--- START ---

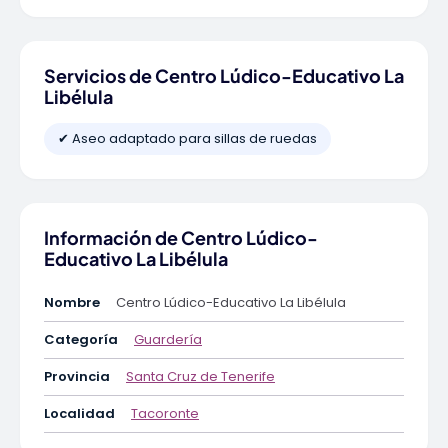
Servicios de Centro Lúdico-Educativo La
Libélula
✔ Aseo adaptado para sillas de ruedas
Información de Centro Lúdico-
Educativo La Libélula
Nombre
Centro Lúdico-Educativo La Libélula
Categoría
Guardería
Provincia
Santa Cruz de Tenerife
Localidad
Tacoronte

--- END ---

# Problem statement
Where the word "Libélula" shows up in a line of the listing, return that line.

# Answer to this problem
Libélula
Educativo La Libélula
Centro Lúdico-Educativo La Libélula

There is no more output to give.